Abstract

Abstract Efficient simulation of plasmas in various contexts often involves the use of meshes that conform to the intrinsic geometry of the system under consideration. We present here a description of a new magnetohydrodynamic code, GAMERA (Grid Agnostic MHD for Extended Research Applications), designed to combine geometric flexibility with high-order spatial reconstruction and constrained transport to maintain the divergence-free magnetic field. GAMERA carries on the legacy of its predecessor, the LFM (Lyon–Fedder–Mobarry), a research code whose use in space physics has spanned three decades. At the time of its initial development, the LFM code had a number of novel features: eighth-order centered spatial differencing, the Partial Donor Cell Method limiter for shock capturing, a non-orthogonal staggered mesh with constrained transport, and conservative averaging-reconstruction for axis singularities. The capability to handle multiple ion species was also added later.
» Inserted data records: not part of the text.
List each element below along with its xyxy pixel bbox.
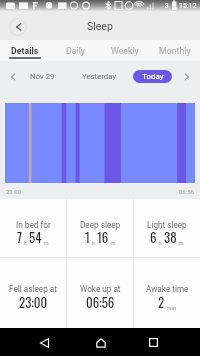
staticText: Fell asleep at bbox=[9, 284, 57, 294]
button[interactable]: Details bbox=[0, 40, 50, 61]
staticText: In bed for bbox=[16, 220, 51, 230]
staticText: 7 bbox=[17, 228, 22, 247]
button[interactable]: Recent apps bbox=[141, 330, 166, 355]
staticText: m bbox=[42, 240, 49, 247]
staticText: 16 bbox=[97, 228, 109, 247]
staticText: 3 bbox=[165, 2, 171, 10]
button[interactable]: Previous day bbox=[6, 70, 20, 84]
staticText: Daily bbox=[66, 46, 85, 56]
button[interactable]: Woke up at bbox=[67, 258, 133, 328]
staticText: Deep sleep bbox=[80, 220, 121, 230]
staticText: m bbox=[177, 240, 184, 247]
staticText: h bbox=[90, 240, 97, 247]
button[interactable]: Fell asleep at bbox=[0, 258, 66, 328]
staticText: 2 bbox=[158, 293, 165, 312]
staticText: Nov 29 bbox=[30, 72, 55, 81]
staticText: 23:00 bbox=[19, 293, 48, 312]
button[interactable]: Back bbox=[32, 330, 57, 355]
button[interactable]: Next day bbox=[180, 70, 194, 84]
staticText: 6 bbox=[150, 228, 157, 247]
button[interactable]: Home bbox=[88, 330, 113, 355]
button[interactable]: Awake time bbox=[134, 258, 200, 328]
staticText: Details bbox=[11, 46, 39, 56]
button[interactable]: Back bbox=[9, 18, 27, 36]
staticText: 06:56 bbox=[86, 293, 115, 312]
staticText: m bbox=[109, 240, 116, 247]
staticText: 38 bbox=[164, 228, 177, 247]
staticText: 15:12 bbox=[179, 2, 197, 10]
button[interactable]: Daily bbox=[50, 40, 100, 61]
button[interactable]: Light sleep bbox=[134, 199, 200, 257]
staticText: Weekly bbox=[111, 46, 139, 56]
staticText: Yesterday bbox=[82, 72, 117, 81]
staticText: Awake time bbox=[146, 284, 189, 294]
staticText: Light sleep bbox=[147, 220, 187, 230]
button[interactable]: Today bbox=[133, 70, 172, 83]
button[interactable]: Weekly bbox=[100, 40, 150, 61]
staticText: 1 bbox=[85, 228, 90, 247]
staticText: Today bbox=[142, 72, 164, 81]
staticText: h bbox=[157, 240, 164, 247]
staticText: Monthly bbox=[159, 46, 191, 56]
button[interactable]: In bed for bbox=[0, 199, 66, 257]
staticText: 06:56 bbox=[179, 188, 194, 195]
staticText: Woke up at bbox=[80, 284, 121, 294]
staticText: Sleep bbox=[87, 20, 113, 32]
button[interactable]: Monthly bbox=[150, 40, 200, 61]
button[interactable]: Deep sleep bbox=[67, 199, 133, 257]
staticText: 54 bbox=[29, 228, 42, 247]
staticText: 23:00 bbox=[6, 188, 21, 195]
staticText: h bbox=[22, 240, 29, 247]
staticText: min bbox=[165, 305, 177, 312]
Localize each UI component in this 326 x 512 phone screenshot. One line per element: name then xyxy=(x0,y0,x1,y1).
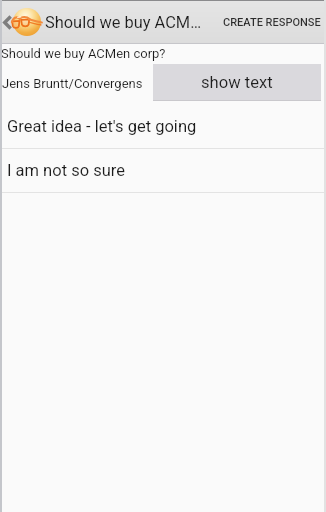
staticText: Should we buy ACM… xyxy=(45,13,202,32)
button[interactable]: CREATE RESPONSE xyxy=(215,0,326,44)
button[interactable]: Navigate up xyxy=(0,0,202,44)
staticText: Jens Bruntt/Convergens xyxy=(2,76,143,91)
staticText: Great idea - let's get going xyxy=(7,117,197,136)
other: Navigate up xyxy=(4,16,11,29)
staticText: show text xyxy=(201,73,273,92)
button[interactable]: show text xyxy=(153,64,321,100)
staticText: I am not so sure xyxy=(7,161,125,180)
staticText: CREATE RESPONSE xyxy=(223,16,321,29)
button[interactable]: I am not so sure xyxy=(0,149,326,192)
button[interactable]: Great idea - let's get going xyxy=(0,105,326,148)
staticText: Should we buy ACMen corp? xyxy=(1,46,166,61)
GAMERA preserves the core numerical philosophy of LFM while also incorporating numerous algorithmic and computational improvements. The upgrades in the numerical schemes include accurate grid metric calculations using high-order Gaussian quadrature techniques, high-order upwind reconstruction, non-clipping options for interface values, and improved treatment of axis singularities. The improvements in the code implementation include the use of data structures and memory access patterns conducive to aligned vector operations and the implementation of hybrid parallelism, using MPI and OMP. GAMERA is designed to be a portable and easy-to-use code that implements multidimensional MHD simulations in arbitrary non-orthogonal curvilinear geometries on modern supercomputer architectures.